## Activity:
Could you set down exactly the lines of the data below, starting at the one that holds "Lector de tarjetas:opcional" and ending at the one that holds "Μία η θάλασσα", both included, and only those?

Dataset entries
──────
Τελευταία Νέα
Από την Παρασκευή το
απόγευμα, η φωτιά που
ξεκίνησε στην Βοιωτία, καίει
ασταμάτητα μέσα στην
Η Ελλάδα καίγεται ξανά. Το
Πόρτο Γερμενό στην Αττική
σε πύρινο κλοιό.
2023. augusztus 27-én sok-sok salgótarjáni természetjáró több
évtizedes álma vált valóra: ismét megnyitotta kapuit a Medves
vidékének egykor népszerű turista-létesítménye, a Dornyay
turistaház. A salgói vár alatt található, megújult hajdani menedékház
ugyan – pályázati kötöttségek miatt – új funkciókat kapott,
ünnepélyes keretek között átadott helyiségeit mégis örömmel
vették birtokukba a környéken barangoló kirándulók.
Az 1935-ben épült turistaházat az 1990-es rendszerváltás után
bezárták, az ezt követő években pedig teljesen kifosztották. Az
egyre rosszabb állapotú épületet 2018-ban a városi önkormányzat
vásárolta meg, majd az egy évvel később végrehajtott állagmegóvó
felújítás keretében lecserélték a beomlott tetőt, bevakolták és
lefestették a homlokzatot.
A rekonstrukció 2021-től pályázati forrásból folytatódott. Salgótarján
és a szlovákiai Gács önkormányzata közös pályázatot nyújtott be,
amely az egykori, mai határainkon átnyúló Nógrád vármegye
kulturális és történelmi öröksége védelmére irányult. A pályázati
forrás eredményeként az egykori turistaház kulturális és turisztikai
──────
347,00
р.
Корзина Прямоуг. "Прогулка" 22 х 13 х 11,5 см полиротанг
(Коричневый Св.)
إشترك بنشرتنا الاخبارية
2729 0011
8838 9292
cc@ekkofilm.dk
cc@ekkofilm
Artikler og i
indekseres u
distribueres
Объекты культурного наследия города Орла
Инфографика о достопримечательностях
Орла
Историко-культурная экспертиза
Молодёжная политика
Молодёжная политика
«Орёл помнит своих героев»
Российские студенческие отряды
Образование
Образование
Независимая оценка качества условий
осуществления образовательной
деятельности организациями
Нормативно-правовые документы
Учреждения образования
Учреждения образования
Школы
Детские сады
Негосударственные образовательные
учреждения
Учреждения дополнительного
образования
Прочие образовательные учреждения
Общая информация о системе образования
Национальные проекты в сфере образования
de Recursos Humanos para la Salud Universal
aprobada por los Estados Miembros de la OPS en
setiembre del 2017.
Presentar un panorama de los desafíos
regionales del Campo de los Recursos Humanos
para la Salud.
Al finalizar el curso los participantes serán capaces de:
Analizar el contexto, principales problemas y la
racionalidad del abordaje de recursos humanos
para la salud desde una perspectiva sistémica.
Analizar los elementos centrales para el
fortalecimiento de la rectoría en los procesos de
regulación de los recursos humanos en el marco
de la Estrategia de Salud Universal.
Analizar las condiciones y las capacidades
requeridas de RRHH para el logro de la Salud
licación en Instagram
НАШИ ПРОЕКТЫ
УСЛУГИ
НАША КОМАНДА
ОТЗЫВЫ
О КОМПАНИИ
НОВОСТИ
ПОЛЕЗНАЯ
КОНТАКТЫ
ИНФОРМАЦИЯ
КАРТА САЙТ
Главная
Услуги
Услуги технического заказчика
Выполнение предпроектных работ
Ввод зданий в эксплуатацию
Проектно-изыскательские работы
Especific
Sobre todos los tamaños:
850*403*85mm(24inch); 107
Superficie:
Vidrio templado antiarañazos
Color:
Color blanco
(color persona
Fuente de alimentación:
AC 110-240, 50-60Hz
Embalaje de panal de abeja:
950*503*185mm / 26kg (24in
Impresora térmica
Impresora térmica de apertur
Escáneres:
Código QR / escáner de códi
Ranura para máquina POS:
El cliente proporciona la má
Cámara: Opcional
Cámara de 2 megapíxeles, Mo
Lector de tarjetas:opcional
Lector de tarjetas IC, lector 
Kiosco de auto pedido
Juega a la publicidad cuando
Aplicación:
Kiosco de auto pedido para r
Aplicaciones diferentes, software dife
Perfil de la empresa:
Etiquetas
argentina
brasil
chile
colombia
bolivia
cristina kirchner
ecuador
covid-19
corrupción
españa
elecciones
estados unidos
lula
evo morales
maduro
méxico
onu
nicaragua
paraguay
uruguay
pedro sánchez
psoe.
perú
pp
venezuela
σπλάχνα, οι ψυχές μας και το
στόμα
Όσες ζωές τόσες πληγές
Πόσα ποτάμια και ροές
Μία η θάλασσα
──────
## Task response:
Lector de tarjetas:opcional
Lector de tarjetas IC, lector 
Kiosco de auto pedido
Juega a la publicidad cuando
Aplicación:
Kiosco de auto pedido para r
Aplicaciones diferentes, software dife
Perfil de la empresa:
Etiquetas
argentina
brasil
chile
colombia
bolivia
cristina kirchner
ecuador
covid-19
corrupción
españa
elecciones
estados unidos
lula
evo morales
maduro
méxico
onu
nicaragua
paraguay
uruguay
pedro sánchez
psoe.
perú
pp
venezuela
σπλάχνα, οι ψυχές μας και το
στόμα
Όσες ζωές τόσες πληγές
Πόσα ποτάμια και ροές
Μία η θάλασσα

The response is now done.